En effet, d’un point de vue sémantique, la terreur est une « peur intense », et elle peut être intense en deux circonstances, parmi d’autres : a) quand sont en grand danger les valeurs les plus élémentaires de l’existence humaine : la vie, l’intégrité et la liberté (et à ses niveaux les plus radicaux, ce sont la peur d’être privé de la vie, d’être diminué ou mutilé dans son fonctionnement physique et psychique, d’être privé de la liberté physique) et b) quand n’existe pas de zone de sécurité où l’on peut éviter ce risque. Quand la crainte prend appui sur ces deux situations et qu’on choisit de les utiliser en tant que stratégie de dissuasion, on peut parler de stratégie terroriste. Et si c’est l’État qui contrôle ces situations, nous sommes face au terrorisme d’État. Ainsi, lorsque l’État crée par exemple des catégories pénales ambiguës (comme celles de « rébellion » ou de « terrorisme ») comme instruments arbitraires de manipulation pour ruiner la liberté d’un secteur ciblé, quand il crée des procédures judiciaires manipulables et susceptibles d’être montées de toutes pièces (comme les témoins et les juges sans visage, ou les récompenses monétaires accordées à des accusateurs éventuels), lorsqu’il établit des agents apparemment « hors de contrôle » chargés de châtier les sympathies idéologiques ou les militances légitimes, lorsqu’il maintient une impunité garantie pour des agents de l’État ou les paramilitaires qui menacent systématiquement la vie, l’intégrité et la liberté des populations qui échappent à leur contrôle intégral, etc., il est évident que l’on est en présence d’un terrorisme d’État, qui sert de base commune aux méthodes violentes énumérées plus haut.
La dissuasion par la terreur a l’avantage, pour ses acteurs, non seulement de conjurer immédiatement les tentatives de transformation sociale, mais aussi de contraindre, pour le moins, la génération suivante à se plier aux projets futurs de l’État victimaire.
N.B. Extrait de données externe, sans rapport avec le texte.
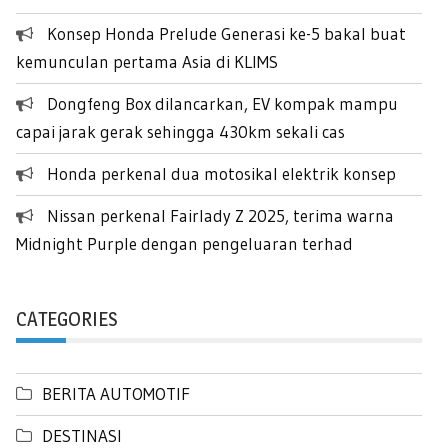
Konsep Honda Prelude Generasi ke-5 bakal buat
kemunculan pertama Asia di KLIMS
Dongfeng Box dilancarkan, EV kompak mampu
capai jarak gerak sehingga 430km sekali cas
Honda perkenal dua motosikal elektrik konsep
Nissan perkenal Fairlady Z 2025, terima warna
Midnight Purple dengan pengeluaran terhad
CATEGORIES
BERITA AUTOMOTIF
DESTINASI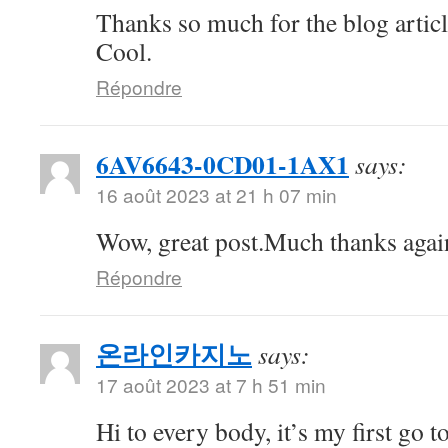
Thanks so much for the blog artic
Cool.
Répondre
6AV6643-0CD01-1AX1
says:
16 août 2023 at 21 h 07 min
Wow, great post.Much thanks aga
Répondre
온라인카지노
says:
17 août 2023 at 7 h 51 min
Hi to every body, it’s my first go to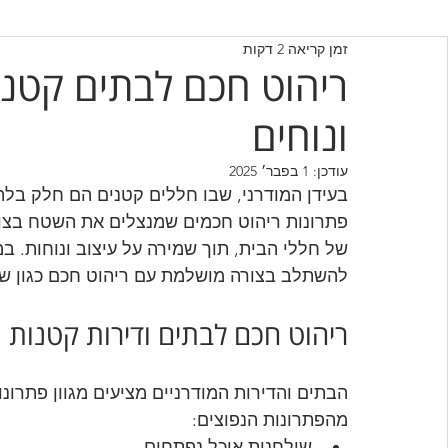
זמן קריאה 2 דקות
ריהוט חכם לבתים קטנים
ונוחים
עודכן:
1 בפבר׳ 2025
בעידן המודרני, שבו חללים קטנים הם חלק בלתי
פתרונות ריהוט חכמים שמנצלים את השטח בצור
של חללי הבית, תוך שמירה על עיצוב ונוחות. ב
להשתלב בצורה מושלמת עם ריהוט חכם כגון שול
ריהוט חכם לבתים ודירות קטנות
הבתים והדירות המודרניים מציעים מגוון פתרונ
מהפתרונות הנפוצים:
שולחנות אוכל נפתחים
L’effet le plus caché de la terreur consiste dans l’option inconsciente ou subconsciente d’éviter les voies suivies par les disparus, les assassinés, les torturés et les déplacés, comme un tribut à payer à l’instinct de conservation.
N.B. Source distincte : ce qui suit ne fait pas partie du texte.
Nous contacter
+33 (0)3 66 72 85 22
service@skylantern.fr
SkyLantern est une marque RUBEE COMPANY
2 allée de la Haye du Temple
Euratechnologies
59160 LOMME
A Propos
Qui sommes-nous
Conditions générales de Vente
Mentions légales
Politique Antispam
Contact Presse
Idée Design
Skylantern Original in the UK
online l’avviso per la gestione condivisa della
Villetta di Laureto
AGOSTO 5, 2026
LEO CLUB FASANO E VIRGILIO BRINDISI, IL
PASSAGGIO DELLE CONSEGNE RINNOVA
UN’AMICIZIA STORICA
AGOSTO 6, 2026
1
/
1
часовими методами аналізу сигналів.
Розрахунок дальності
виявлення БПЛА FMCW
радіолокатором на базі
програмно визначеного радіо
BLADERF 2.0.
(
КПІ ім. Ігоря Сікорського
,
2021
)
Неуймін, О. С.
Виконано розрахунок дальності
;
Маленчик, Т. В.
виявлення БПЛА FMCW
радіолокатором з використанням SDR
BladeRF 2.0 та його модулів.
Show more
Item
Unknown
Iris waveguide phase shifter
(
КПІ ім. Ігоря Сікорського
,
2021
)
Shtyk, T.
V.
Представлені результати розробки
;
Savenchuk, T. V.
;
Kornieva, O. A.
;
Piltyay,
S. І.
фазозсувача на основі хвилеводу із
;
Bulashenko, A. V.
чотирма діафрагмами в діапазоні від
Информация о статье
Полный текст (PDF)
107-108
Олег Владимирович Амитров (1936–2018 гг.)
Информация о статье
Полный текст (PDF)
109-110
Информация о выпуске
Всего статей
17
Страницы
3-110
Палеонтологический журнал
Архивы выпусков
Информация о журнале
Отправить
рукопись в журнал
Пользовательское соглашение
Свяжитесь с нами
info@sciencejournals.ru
– Dial – Diffusion de l’information sur l’Amérique latine – D 2426.
– Traduction Dial.
– Source (espagnol) : Commission inter-congrégations Justice et paix, le Collectif d’avocats José Alvear Restrepo et le Comité de solidarité avec les prisonniers politiques, novembre 1998.
En cas de reproduction, mentionner au moins les auteurs, la source française (Dial - http://www.dial-infos.org) et l’adresse internet de l’article.
[1] Référence à la période de constitution des groupes armés (NdT).
[2] Référence à l’ouvrage du français Roger Trinquier, La guerre moderne, dans lequel il systématise l’expérience anti-insurrectionnelle dans les guerres du Vietnam et d’Algérie, et recommande la stratégie paramilitaire. Le rapport fait allusion plus haut (NdT).